Permitam-me os que me conhecem e não se espantem os que me desconhecem. Da minha parte esperar-se-ia uma história de amor mas hoje lamento desiludi-los. Também não se trata de desamores, trata-se apenas de decisões. Não se trata de não amar trata-se apenas de preservar. Decido num tom difícil com um sabor amargo. Não. Também não se trata de fora de tempo. Trata-se apenas de deixar o futuro em aberto.

 

Apaixonei-me em modo distraído. Avancei num sorriso abraçado e cresci num beijo sentido. Falam-se de emoções e o meu coração aperta-se. Não consigo descrever se de dor se de hesitação.
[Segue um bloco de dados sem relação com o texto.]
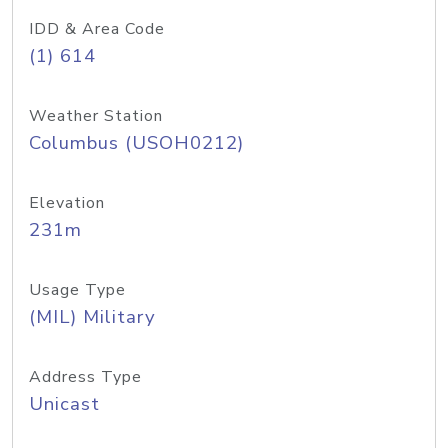
IDD & Area Code
(1) 614
Weather Station
Columbus (USOH0212)
Elevation
231m
Usage Type
(MIL) Military
Address Type
Unicast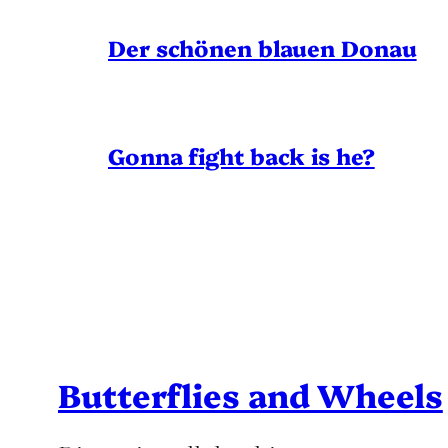
Der schönen blauen Donau
Gonna fight back is he?
Butterflies and Wheels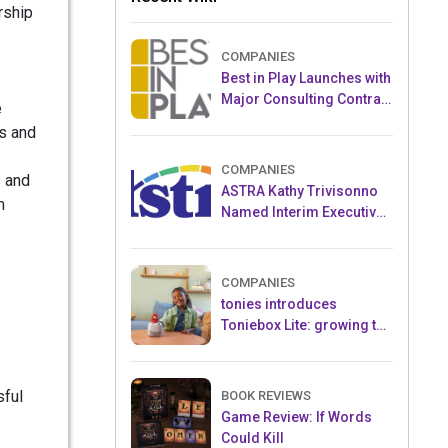
rship
COMPANIES
Best in Play Launches with
Major Consulting Contract
e
and Popular Licensed
s and
Crowdfunding Project
COMPANIES
s and
ASTRA Kathy Trivisonno
m
Named Interim Executive
Director
COMPANIES
tonies introduces
Toniebox Lite: growing the
globally loved audio
ecosystem for children
sful
BOOK REVIEWS
Game Review: If Words
Could Kill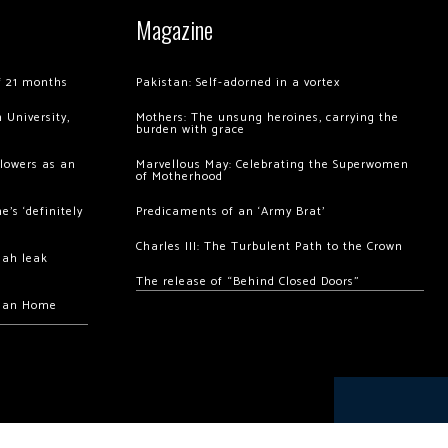
Magazine
of 21 months
Pakistan: Self-adorned in a vortex
 University,
Mothers: The unsung heroines, carrying the
burden with grace
llowers as an
Marvellous May: Celebrating the Superwomen
of Motherhood
’s ‘definitely
Predicaments of an ‘Army Brat’
Charles III: The Turbulent Path to the Crown
hah leak
The release of “Behind Closed Doors”
chan Home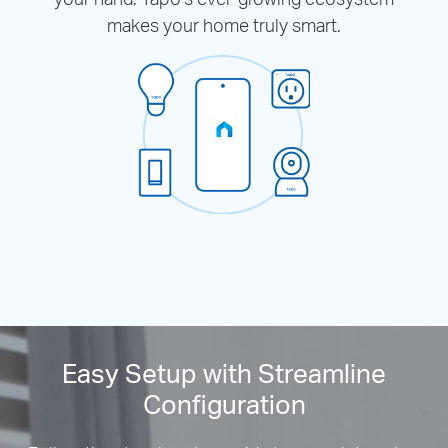
makes your home truly smart.
Easy Setup with Streamline
Configuration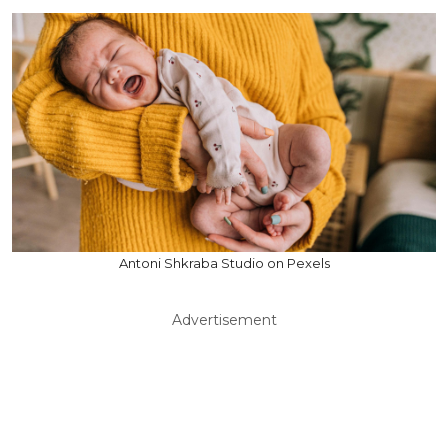
Antoni Shkraba Studio on Pexels
Advertisement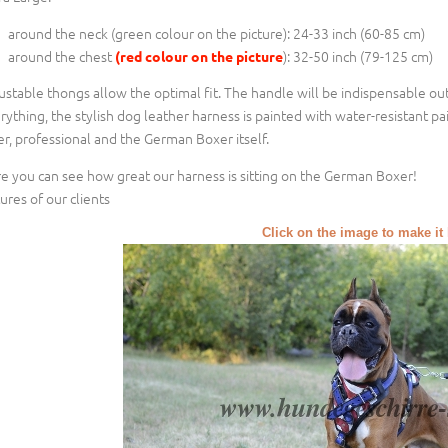
around the neck (
green colour on the picture
): 24-33 inch (60-85 cm)
around the chest
): 32-50 inch (79-125 cm)
(red colour on the picture
ustable thongs allow the optimal fit. The handle will be indispensable out
rything, the stylish dog leather harness is painted with water-resistant pa
er, professional and the German Boxer itself.
e you can see how great our harness is sitting on the German Boxer!
tures of our clients
Click on the image to make it 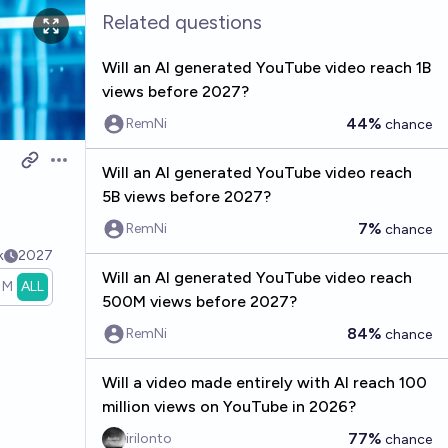
Related questions
Will an AI generated YouTube video reach 1B
views before 2027?
44%
RemNi
chance
Open options
Will an AI generated YouTube video reach
5B views before 2027?
7%
RemNi
chance
k
2027
Will an AI generated YouTube video reach
1M
ALL
500M views before 2027?
84%
RemNi
chance
Will a video made entirely with AI reach 100
million views on YouTube in 2026?
77%
irilonto
chance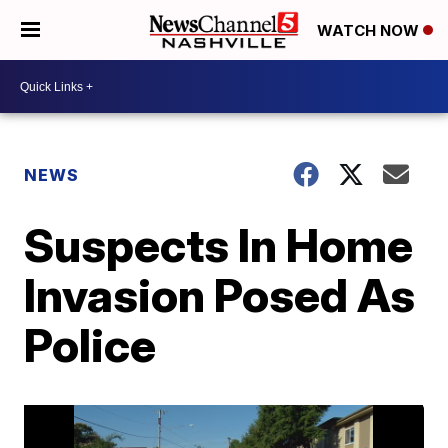
WATCH NOW
NEWS
Suspects In Home
Invasion Posed As
Police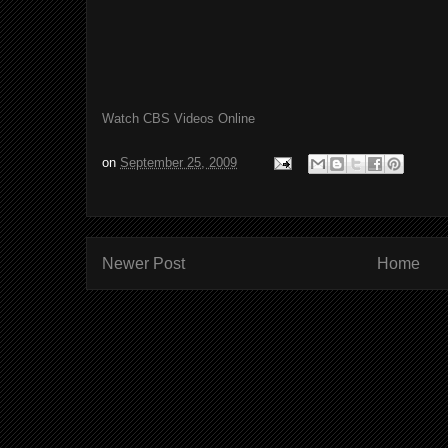
Watch CBS Videos Online
on
September 25, 2009
Newer Post
Home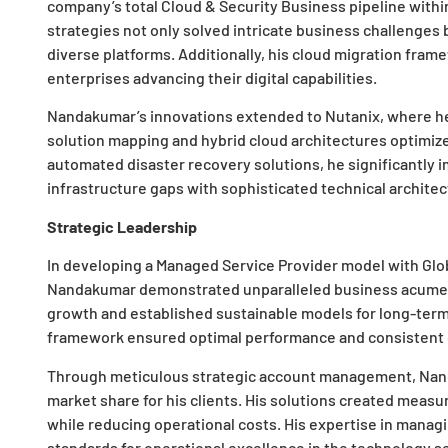
company’s total Cloud & Security Business pipeline with
strategies not only solved intricate business challenges
diverse platforms. Additionally, his cloud migration frame
enterprises advancing their digital capabilities.
Nandakumar’s innovations extended to Nutanix, where he
solution mapping and hybrid cloud architectures optimi
automated disaster recovery solutions, he significantly im
infrastructure gaps with sophisticated technical architec
Strategic Leadership
In developing a Managed Service Provider model with Globa
Nandakumar demonstrated unparalleled business acumen. 
growth and established sustainable models for long-term
framework ensured optimal performance and consistent q
Through meticulous strategic account management, Na
market share for his clients. His solutions created meas
while reducing operational costs. His expertise in manag
standards for operational excellence in the technology se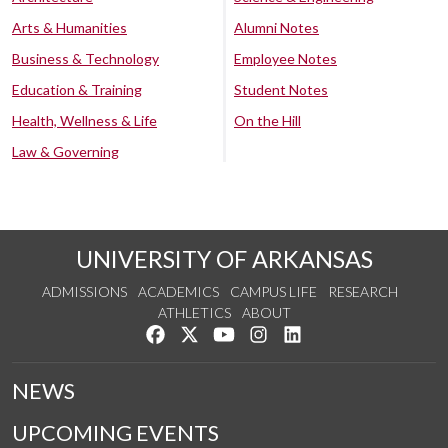
Arts & Humanities
Alumni Notes
Business & Technology
Employee Notes
Education & Training
Student Notes
Health, Wellness & Life
On the Hill
Law & Governing
UNIVERSITY OF ARKANSAS
ADMISSIONS
ACADEMICS
CAMPUS LIFE
RESEARCH
ATHLETICS
ABOUT
Like us on Facebook
Follow us on Twitter
Watch us on YouTube
See us on Instagram
Connect with us on Lin
NEWS
UPCOMING EVENTS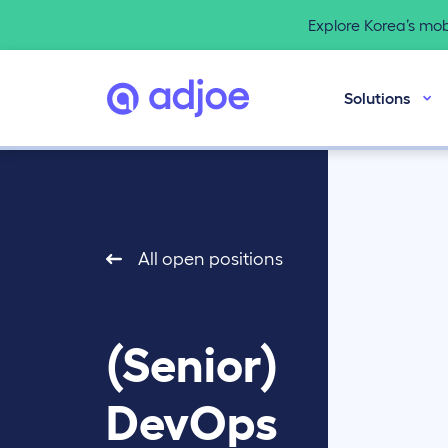
Explore Korea’s mo
Solutions
All open positions
(Senior)
DevOps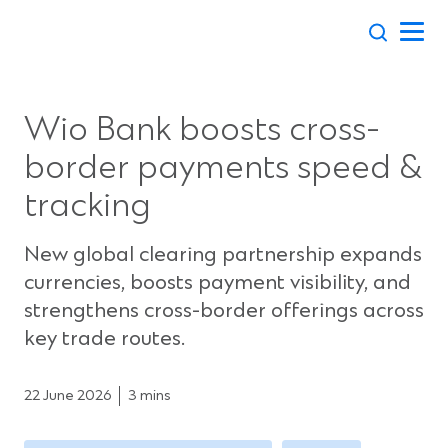
Skip
to
content
Wio Bank boosts cross-
border payments speed &
tracking
New global clearing partnership expands
currencies, boosts payment visibility, and
strengthens cross-border offerings across
key trade routes.
22 June 2026
3 mins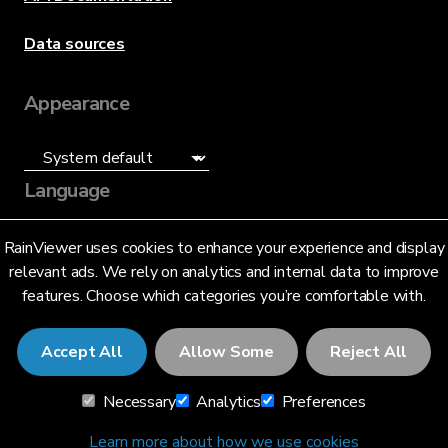
Data sources
Appearance
Language
English (US)
RainViewer uses cookies to enhance your experience and display
relevant ads. We rely on analytics and internal data to improve
features. Choose which categories you’re comfortable with.
Accept All
Allow Some
Reject All
© 2026 RainViewer,
MeteoLab Inc.
Necessary
Analytics
Preferences
Privacy Notice
Terms and Conditions
Learn more about how we use cookies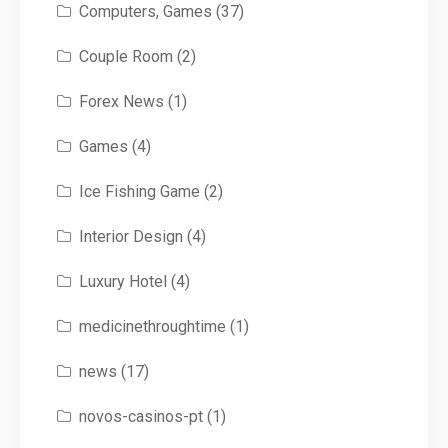
Computers, Games
(37)
Couple Room
(2)
Forex News
(1)
Games
(4)
Ice Fishing Game
(2)
Interior Design
(4)
Luxury Hotel
(4)
medicinethroughtime
(1)
news
(17)
novos-casinos-pt
(1)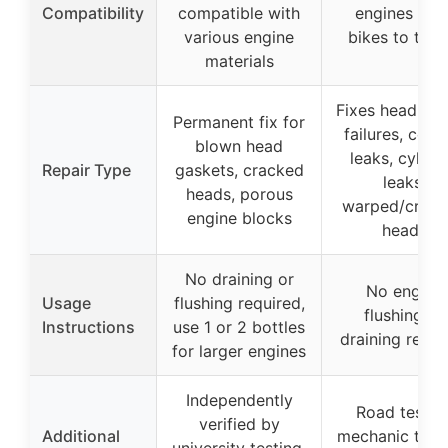
Compatibility
compatible with
engines fro
various engine
bikes to truc
materials
Fixes head ga
Permanent fix for
failures, cool
blown head
leaks, cylind
Repair Type
gaskets, cracked
leaks,
heads, porous
warped/crac
engine blocks
heads
No draining or
No engine
Usage
flushing required,
flushing or
Instructions
use 1 or 2 bottles
draining requi
for larger engines
Independently
Road tested
verified by
Additional
mechanic trust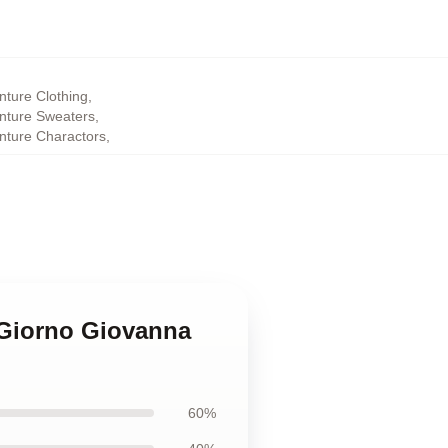
nture Clothing
,
enture Sweaters
,
enture Charactors
,
e Giorno Giovanna
60%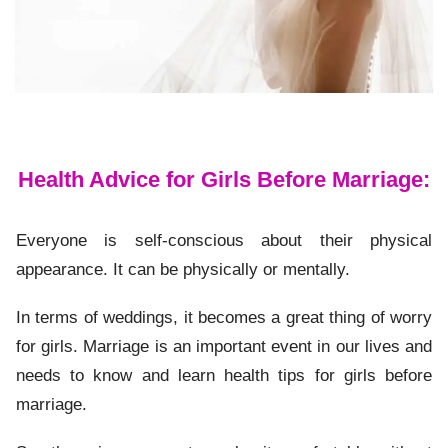
Health Advice for Girls Before Marriage:
Everyone is self-conscious about their physical
appearance. It can be physically or mentally.
In terms of weddings, it becomes a great thing of worry
for girls. Marriage is an important event in our lives and
needs to know and learn health tips for girls before
marriage.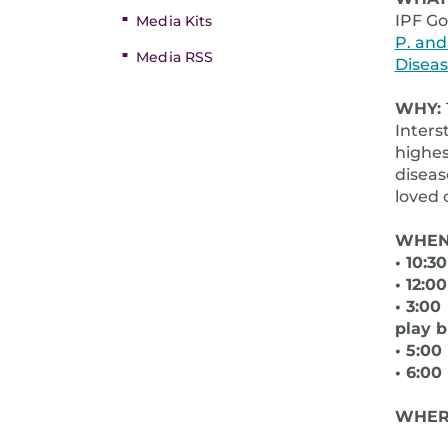
IPF Go
Media Kits
P. and
Media RSS
Disea
WHY:
Inters
highes
diseas
loved 
WHEN:
• 10:3
• 12:0
• 3:00
play 
• 5:0
• 6:0
WHER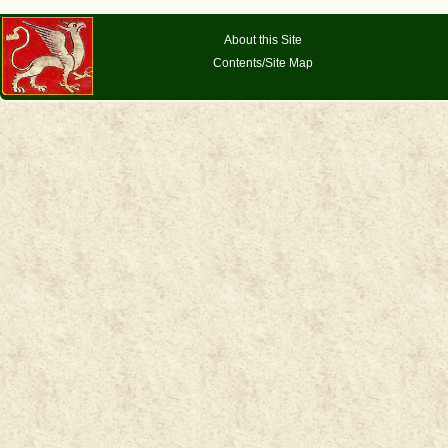
About this Site
Contents/Site Map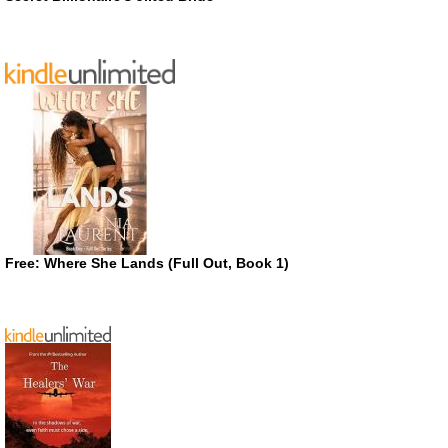
Free: Where She Lands (Full Out, Book 1)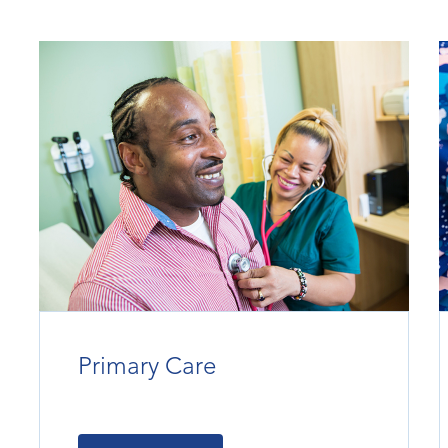
Primary Care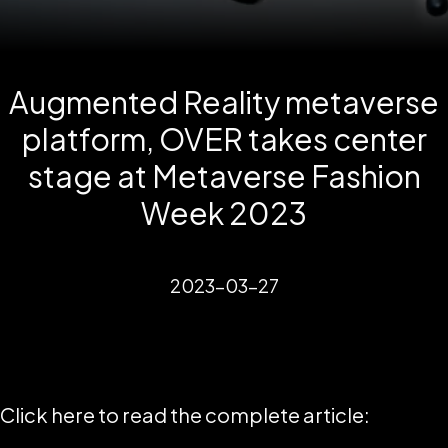
Augmented Reality metaverse
platform, OVER takes center
stage at Metaverse Fashion
Week 2023
2023-03-27
Click here to read the complete article: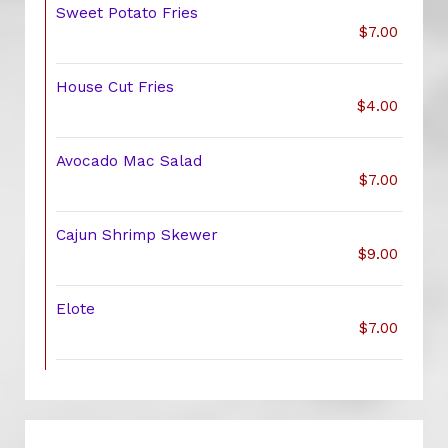
Sweet Potato Fries
$7.00
House Cut Fries
$4.00
Avocado Mac Salad
$7.00
Cajun Shrimp Skewer
$9.00
Elote
$7.00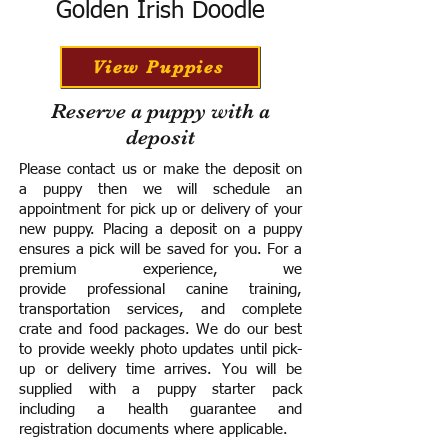
Golden Irish Doodle
View Puppies
Reserve a puppy with a
deposit
Please contact us or make the deposit on
a puppy then we will schedule an
appointment for pick up or delivery of your
new puppy. Placing a deposit on a puppy
ensures a pick will be saved for you.
For a
premium experience, we
provide
professional canine training,
transportation services, and complete
crate and food packages. We do our best
to provide weekly photo updates until pick-
up or delivery time arrives.
You will be
supplied with a puppy starter pack
including a h
ealth guarantee and
registration documents where applicable.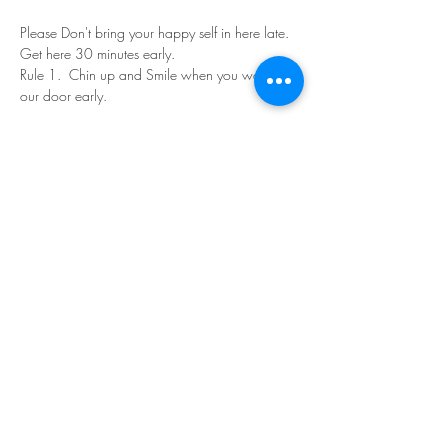
Please Don't bring your happy self in here late. 
Get here 30 minutes early.
Rule 1.  Chin up and Smile when you walk in 
our door early.
Read More >
Share This Event
©Copyright
2018-2026
Paint Sip Socialize TM.
All rights reserved.
The business name, logos and designs are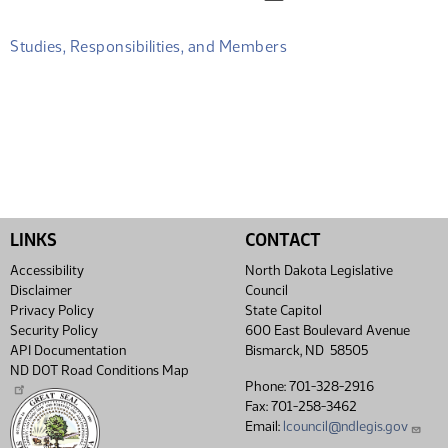
Studies, Responsibilities, and Members
LINKS
CONTACT
Accessibility
North Dakota Legislative
Disclaimer
Council
Privacy Policy
State Capitol
Security Policy
600 East Boulevard Avenue
API Documentation
Bismarck, ND 58505
ND DOT Road Conditions Map
Phone: 701-328-2916
Fax: 701-258-3462
Email:
lcouncil@ndlegis.gov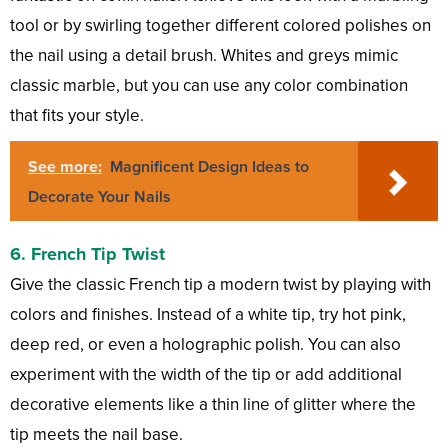
tool or by swirling together different colored polishes on
the nail using a detail brush. Whites and greys mimic
classic marble, but you can use any color combination
that fits your style.
See more:
Magnificent Design Ideas to
Decorate Your Nails
6.
French Tip Twist
Give the classic French tip a modern twist by playing with
colors and finishes. Instead of a white tip, try hot pink,
deep red, or even a holographic polish. You can also
experiment with the width of the tip or add additional
decorative elements like a thin line of glitter where the
tip meets the nail base.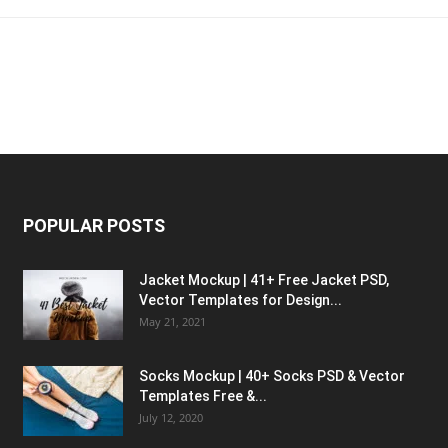
POPULAR POSTS
Jacket Mockup | 41+ Free Jacket PSD,
Vector Templates for Design...
May 21, 2021
Socks Mockup | 40+ Socks PSD & Vector
Templates Free &...
July 12, 2020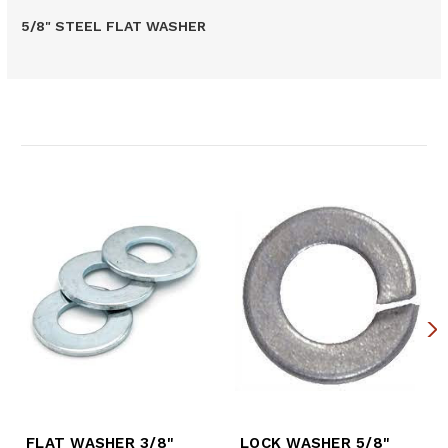
5/8" STEEL FLAT WASHER
Related Products
FLAT WASHER 3/8"
LOCK WASHER 5/8"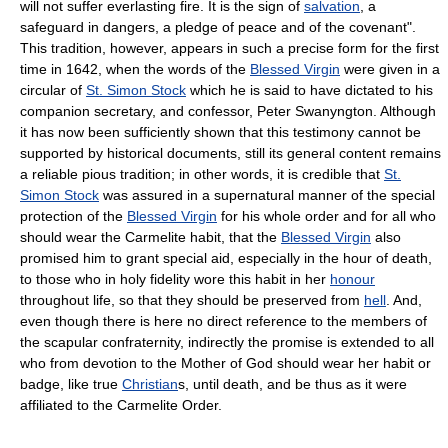
will not suffer everlasting fire. It is the sign of
salvation
, a
safeguard in dangers, a pledge of peace and of the covenant".
This tradition, however, appears in such a precise form for the first
time in 1642, when the words of the
Blessed Virgin
were given in a
circular of
St. Simon Stock
which he is said to have dictated to his
companion secretary, and confessor, Peter Swanyngton. Although
it has now been sufficiently shown that this testimony cannot be
supported by historical documents, still its general content remains
a reliable pious tradition; in other words, it is credible that
St.
Simon Stock
was assured in a supernatural manner of the special
protection of the
Blessed Virgin
for his whole order and for all who
should wear the Carmelite habit, that the
Blessed Virgin
also
promised him to grant special aid, especially in the hour of death,
to those who in holy fidelity wore this habit in her
honour
throughout life, so that they should be preserved from
hell
. And,
even though there is here no direct reference to the members of
the scapular confraternity, indirectly the promise is extended to all
who from devotion to the Mother of God should wear her habit or
badge, like true
Christian
s, until death, and be thus as it were
affiliated to the Carmelite Order.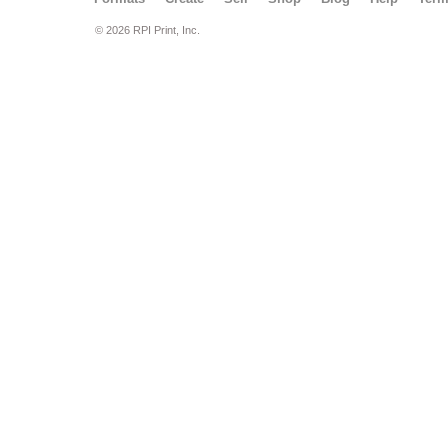
© 2026 RPI Print, Inc.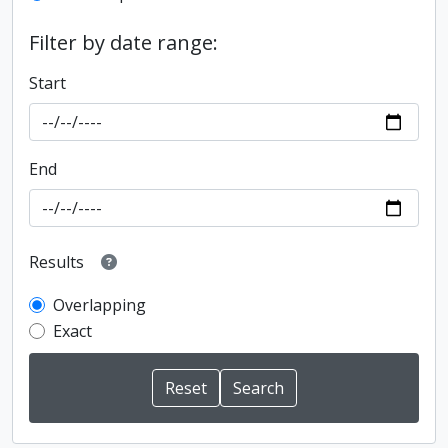
Filter by date range:
Start
End
Results
Overlapping
Exact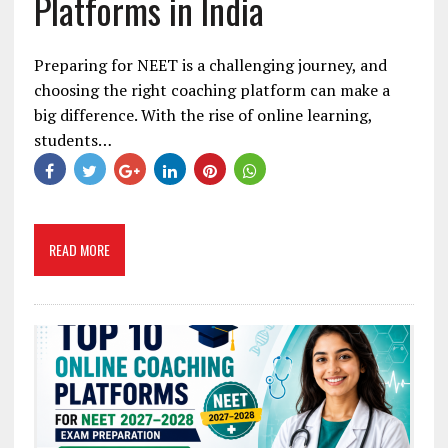
Platforms in India
Preparing for NEET is a challenging journey, and
choosing the right coaching platform can make a
big difference. With the rise of online learning,
students…
READ MORE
Reconheço-me numa lamechice de vontades, de gestos e de palavras. Reconheço-me numa lamechice de queres não concretizáveis neste momento. Reconheço-me numa vontade de te ter, do teu toque, dos teus sussurros. Reconheço-me na vontade de nos tornarmos um enquanto nos sentimos aos dois.

 

 

Combinem-se as variáveis e recuso-me a despir o teu abraço, largar o teu sorriso e soltar-me do teu beijo. Combinem-se as variáveis e abraço-me ao teu sorriso enquanto te beijo de forma sentida. Combine-se o que se quiser num dia em que se decidir combinar.